Should you buy, sell, or hold Trent shares after announcing its Q3 results?
Alex Smith
6 days ago
Synopsis:- Shares rose nearly 3% after Q3FY26 results showed 15% YoY revenue growth to ₹5,345 crore and 36% QoQ profit jump to ₹510 crore. Brokerages remain divided, with targets ranging from ₹4,350 to ₹5,000, citing margin sustainability and weak like-for-like growth concerns.
The shares of the prominent retail company gained up to 3 percent in today’s trading session after the company reported positive Q3FY26 earnings, however, brokerages have mixed views.
With a market capitalization of Rs 1,45,101.09 crore, the shares of Trent Ltd were trading at Rs 4,075.45 per share, increasing around 2 percent as compared to the previous closing price of Rs 4,013.20 apiece.
Q3FY26 Highlights
The shares of Trent Ltd have seen significant movement after announcing its financial performance in Q3FY26, in which revenue increased by 15 percent on a year-on-year basis from Rs 4,657 crore in Q3FY25 to Rs 5,345 crore in Q3FY26. However, on a Quarter-on-Quarter basis, revenue increased by 11 percent from Rs 4,818 crore in Q2FY26 to Rs 5,345 crore in Q3FY26.
Moreover, net profit increased by 3 percent on a yearly basis from Rs 497 crore in Q3FY25 to Rs 510 crore in Q3FY26, meanwhile, on a quarter-on-quarter basis, net profit increased by 36 percent from Rs 373 crore in Q2FY26 to Rs 510 crore in Q3FY26.
The company continues to expand its retail footprint aggressively, now operating over 1,100 large-box fashion stores across 274 cities. During Q3FY26, it added 17 Westside and 48 Zudio stores, including one in the UAE. As of December 31, 2025, the portfolio comprised 278 Westside and 54 Zudio stores, spanning over 15 million sq. ft. across brands.
Management Comments
Chairman Noel N Tata highlighted that despite operating on a higher base, the fashion business delivered category-leading growth during the quarter. He noted improving customer sentiment and expressed confidence in the medium-term outlook. The company remains focused on portfolio expansion, product elevation, and enhancing store experiences while building a resilient, direct-to-customer model across segments.
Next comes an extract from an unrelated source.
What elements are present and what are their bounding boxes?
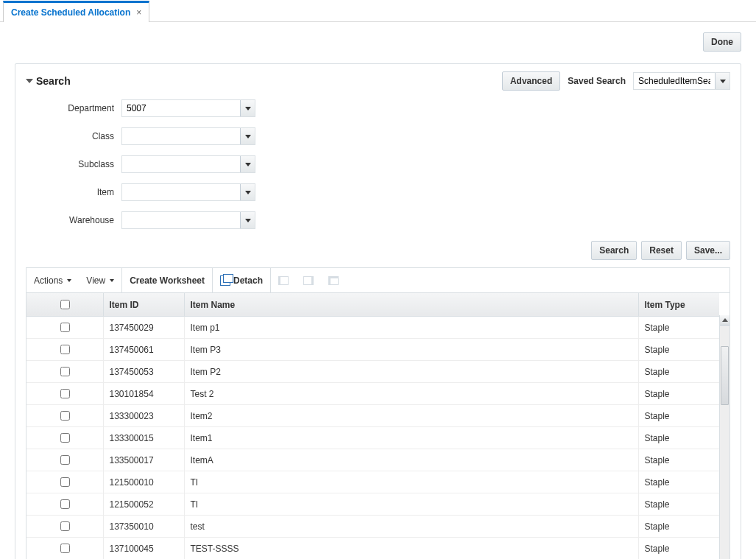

In the Star business, own brands now contribute over 74% of revenues, reflecting stronger private-label traction. However, store expansion has been slower than expected, and management plans to accelerate growth ahead. While the food retail space remains highly competitive, the company is recalibrating its portfolio to build a future-ready and scalable business.
Brokerage comments
As per Bernstein, Trent’s margin improvement appears sustainable, and it has retained an “outperform” rating with a ₹5,000 target (upside of 22% from the current level of Rs 4,075). However, future stock outperformance will likely hinge on same-store sales growth, as employee cost leverage benefits have largely played out. The brokerage believes operational discipline remains intact despite recent volatility.
However, Jefferies has maintained a “hold” rating with a ₹4,575 target, noting that quarterly revenue growth hit a multi-quarter low. While operating performance surprised positively, it prefers to stay cautious after the sharp correction, awaiting clearer signs of sustained demand recovery before turning constructive.
Additionally, Citi and Goldman Sachs remain guarded with targets of ₹4,350 and ₹4,530, respectively. Citi flagged risks to margin sustainability due to business mix changes, while Goldman highlighted negative like-for-like growth in Q3 as a concern for FY27–28 estimates, signaling potential pressure on growth visibility.
Trent Limited is a leading Indian retail company and part of the Tata Group, operating popular brands like Westside and Zudio. Focused on fashion and lifestyle retail, it has built a strong nationwide presence through large-format stores and a growing direct-to-customer business model.